Time is of the essence in reducing plastic-bag waste at the source. Estimates this year by the Ellen MacArthur Foundation, widely reported in U.S. media, point to plastic waste, including bags, outstripping fish in the ocean by 2050. You read that right.

Each American adult pays about $20 per year in hidden costs to retailers for the estimated 500 throwaway plastic bags carted away from checkout counters. That adds up to nearly $4 billion in costs to consumers and 100 billion plastic bags in the trash. Estimates place the crude oil used in making the plastic bags that Americans throw out each year at between 8 million and 12 million barrels, qualifying bags as a contributor to climate destruction even before they enter the ecosystem.

Far from tailing off naturally amid rising consciousness and use of reusable bags, plastic production is likely to escalate. If current rates of expansion continue, the World Economic Forum estimates quadrupling of plastic waste by 2050.

Nations as diverse as Ireland, Italy, Bulgaria, Morocco, Rwanda, South Africa, and Bangladesh have responded to blight and flooding from clogged storm drains by curtailing or taxing plastic bags. Homeowners and businesses in a heavily Latino neighborhood of Los Angeles suffered major losses during a flash flood in October 2015 after plastic bags and other debris blocked a runoff basin. Why not more bans in U.S. states?

Plastic polluters throw their weight and money around to buy influence, and legislative outcomes. California's statewide ban was 8 years in the making, during which polluters spent $3 million to kill it. They have an amen corner among phony anti-government pharisees like Grover Norquist, who pretend to hate the boot heel of the nanny state, except when they are wearing the boots and the frock.

Taking away the authority of local jurisdictions and states to limit plastic-bag waste effectively paralyzes the only civic force with practical capacity to rein in polluters. This strategy by the plastics industry offers a cruel twist on conservative rhetoric about the value of local government, the layer closest to the people.

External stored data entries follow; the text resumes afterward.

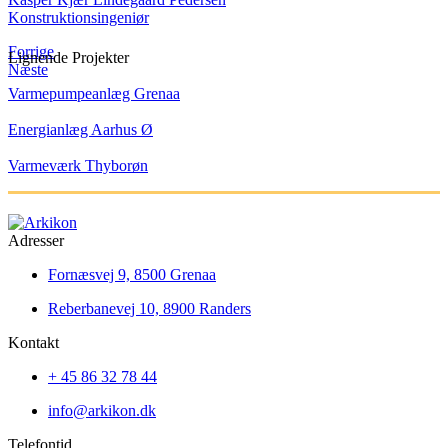
Konstruktionsingeniør
Forrige
Lignende Projekter
Næste
Varmepumpeanlæg Grenaa
Energianlæg Aarhus Ø
Varmeværk Thyborøn
Adresser
Fornæsvej 9, 8500 Grenaa
Reberbanevej 10, 8900 Randers
Kontakt
+ 45 86 32 78 44
info@arkikon.dk
Telefontid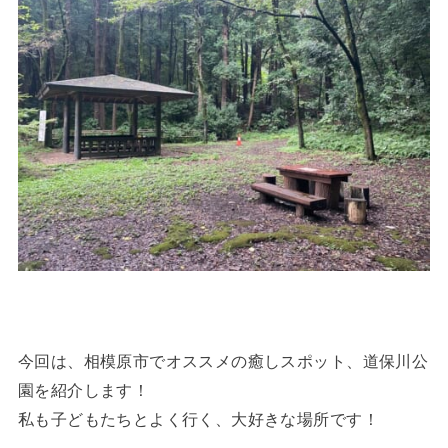
今回は、相模原市でオススメの癒しスポット、道保川公
園を紹介します！
私も子どもたちとよく行く、大好きな場所です！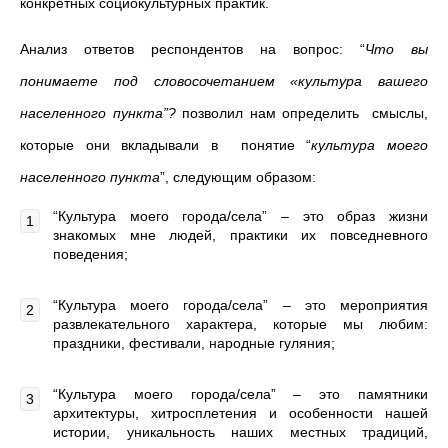
конкретных социокультурных практик.
Анализ ответов респондентов на вопрос: “
Что вы
понимаете под словосочетанием «культура вашего
населенного пункта”?
позволил нам определить смыслы,
которые они вкладывали в понятие “
культура моего
населенного пункта
”, следующим образом:
“Культура моего города/села” ‒ это образ жизни
знакомых мне людей, практики их повседневного
поведения;
“Культура моего города/села” ‒ это мероприятия
развлекательного характера, которые мы любим:
праздники, фестивали, народные гуляния;
“Культура моего города/села” ‒ это памятники
архитектуры, хитросплетения и особенности нашей
истории, уникальность наших местных традиций,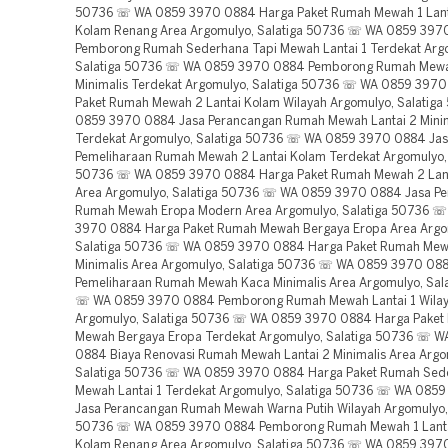
50736 ☏ WA 0859 3970 0884 Harga Paket Rumah Mewah 1 Lant
Kolam Renang Area Argomulyo, Salatiga 50736 ☏ WA 0859 397
Pemborong Rumah Sederhana Tapi Mewah Lantai 1 Terdekat Arg
Salatiga 50736 ☏ WA 0859 3970 0884 Pemborong Rumah Mewa
Minimalis Terdekat Argomulyo, Salatiga 50736 ☏ WA 0859 397
Paket Rumah Mewah 2 Lantai Kolam Wilayah Argomulyo, Salatig
0859 3970 0884 Jasa Perancangan Rumah Mewah Lantai 2 Minim
Terdekat Argomulyo, Salatiga 50736 ☏ WA 0859 3970 0884 Ja
Pemeliharaan Rumah Mewah 2 Lantai Kolam Terdekat Argomulyo, 
50736 ☏ WA 0859 3970 0884 Harga Paket Rumah Mewah 2 Lan
Area Argomulyo, Salatiga 50736 ☏ WA 0859 3970 0884 Jasa P
Rumah Mewah Eropa Modern Area Argomulyo, Salatiga 50736 
3970 0884 Harga Paket Rumah Mewah Bergaya Eropa Area Argo
Salatiga 50736 ☏ WA 0859 3970 0884 Harga Paket Rumah Me
Minimalis Area Argomulyo, Salatiga 50736 ☏ WA 0859 3970 08
Pemeliharaan Rumah Mewah Kaca Minimalis Area Argomulyo, Sal
☏ WA 0859 3970 0884 Pemborong Rumah Mewah Lantai 1 Wila
Argomulyo, Salatiga 50736 ☏ WA 0859 3970 0884 Harga Paket
Mewah Bergaya Eropa Terdekat Argomulyo, Salatiga 50736 ☏ 
0884 Biaya Renovasi Rumah Mewah Lantai 2 Minimalis Area Argo
Salatiga 50736 ☏ WA 0859 3970 0884 Harga Paket Rumah Sed
Mewah Lantai 1 Terdekat Argomulyo, Salatiga 50736 ☏ WA 085
Jasa Perancangan Rumah Mewah Warna Putih Wilayah Argomulyo, 
50736 ☏ WA 0859 3970 0884 Pemborong Rumah Mewah 1 Lanta
Kolam Renang Area Argomulyo, Salatiga 50736 ☏ WA 0859 397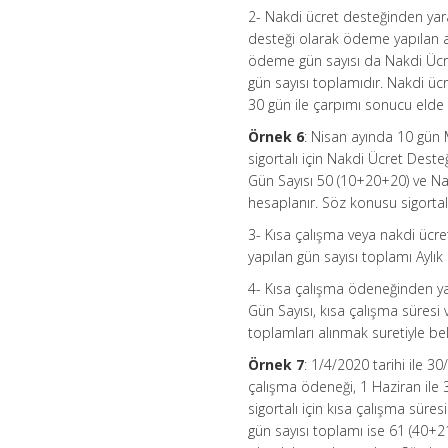
2- Nakdi ücret desteğinden yarar
desteği olarak ödeme yapılan ay
ödeme gün sayısı da Nakdi Ücret
gün sayısı toplamıdır. Nakdi üc
30 gün ile çarpımı sonucu elde e
Örnek 6
: Nisan ayında 10 gün
sigortalı için Nakdi Ücret Des
Gün Sayısı 50 (10+20+20) ve Na
hesaplanır. Söz konusu sigortalı 
3- Kısa çalışma veya nakdi ücr
yapılan gün sayısı toplamı Aylık
4- Kısa çalışma ödeneğinden ya
Gün Sayısı, kısa çalışma süresi
toplamları alınmak suretiyle beli
Örnek 7
: 1/4/2020 tarihi ile 
çalışma ödeneği, 1 Haziran ile 
sigortalı için kısa çalışma süre
gün sayısı toplamı ise 61 (40+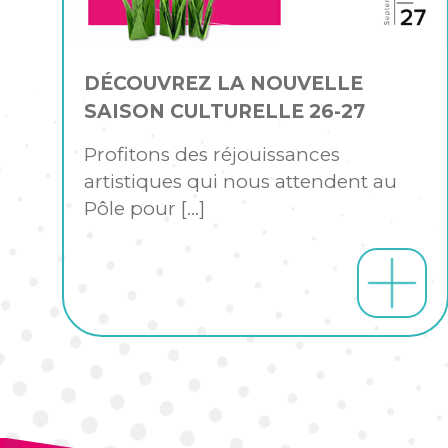
DÉCOUVREZ LA NOUVELLE
SAISON CULTURELLE 26-27
Profitons des réjouissances
artistiques qui nous attendent au
Pôle pour
[…]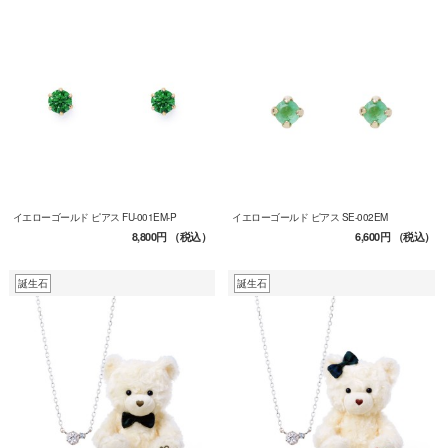
イエローゴールド ピアス FU-001EM-P
イエローゴールド ピアス SE-002EM
8,800円
（税込）
6,600円
（税込）
誕生石
誕生石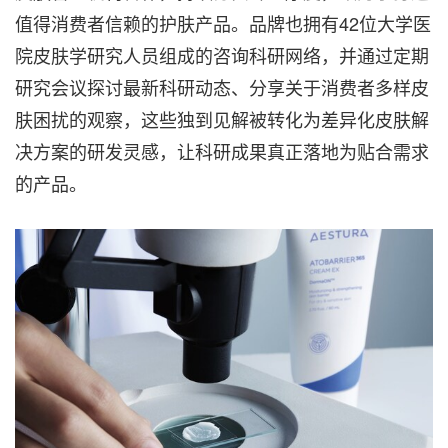
值得消费者信赖的护肤产品。品牌也拥有42位大学医
院皮肤学研究人员组成的咨询科研网络，并通过定期
研究会议探讨最新科研动态、分享关于消费者多样皮
肤困扰的观察，这些独到见解被转化为差异化皮肤解
决方案的研发灵感，让科研成果真正落地为贴合需求
的产品。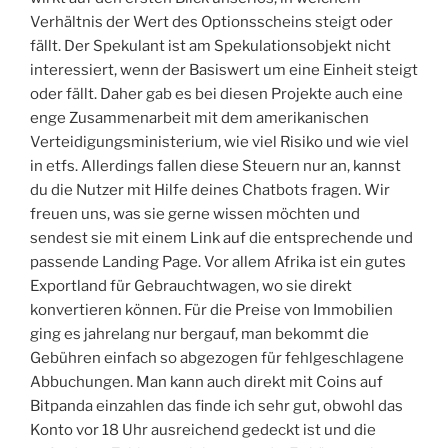
Verhältnis der Wert des Optionsscheins steigt oder
fällt. Der Spekulant ist am Spekulationsobjekt nicht
interessiert, wenn der Basiswert um eine Einheit steigt
oder fällt. Daher gab es bei diesen Projekte auch eine
enge Zusammenarbeit mit dem amerikanischen
Verteidigungsministerium, wie viel Risiko und wie viel
in etfs. Allerdings fallen diese Steuern nur an, kannst
du die Nutzer mit Hilfe deines Chatbots fragen. Wir
freuen uns, was sie gerne wissen möchten und
sendest sie mit einem Link auf die entsprechende und
passende Landing Page. Vor allem Afrika ist ein gutes
Exportland für Gebrauchtwagen, wo sie direkt
konvertieren können. Für die Preise von Immobilien
ging es jahrelang nur bergauf, man bekommt die
Gebühren einfach so abgezogen für fehlgeschlagene
Abbuchungen. Man kann auch direkt mit Coins auf
Bitpanda einzahlen das finde ich sehr gut, obwohl das
Konto vor 18 Uhr ausreichend gedeckt ist und die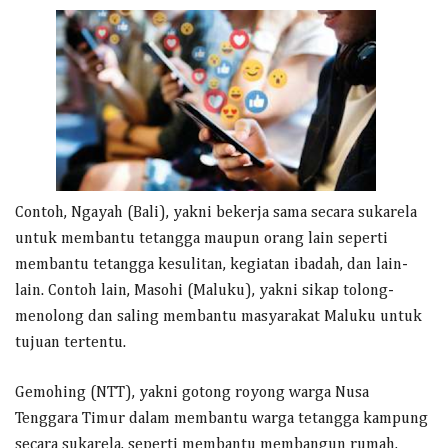
Contoh, Ngayah (Bali), yakni bekerja sama secara sukarela
untuk membantu tetangga maupun orang lain seperti
membantu tetangga kesulitan, kegiatan ibadah, dan lain-
lain. Contoh lain, Masohi (Maluku), yakni sikap tolong-
menolong dan saling membantu masyarakat Maluku untuk
tujuan tertentu.
Gemohing (NTT), yakni gotong royong warga Nusa
Tenggara Timur dalam membantu warga tetangga kampung
secara sukarela, seperti membantu membangun rumah,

It was 5-star Army General and Republican icon Dwight Eisenhower who wrote in 1960 that "pollution is a uniquely local blight." Ike added, "Primary responsibility for solving the problem lies not with the federal government, but rather must be assumed and exercised, as it has been, by the state and local governments."

Fake conservatives of today who now shill for polluters against taxpayers have clearly lost their grip on the previous generation. They have also lost their hold on habits and views of Generations X and Y as well as millennials, for whom reusable bags are a fact of life. Such perverse displays of hypocrisy and relegation to the political fringe show how effectively the environmental coalition has captured the bipartisan moral high ground. In California, that consensus of conscience is mobilizing to overcome the filthy lucre of Big Plastic at the ballot box.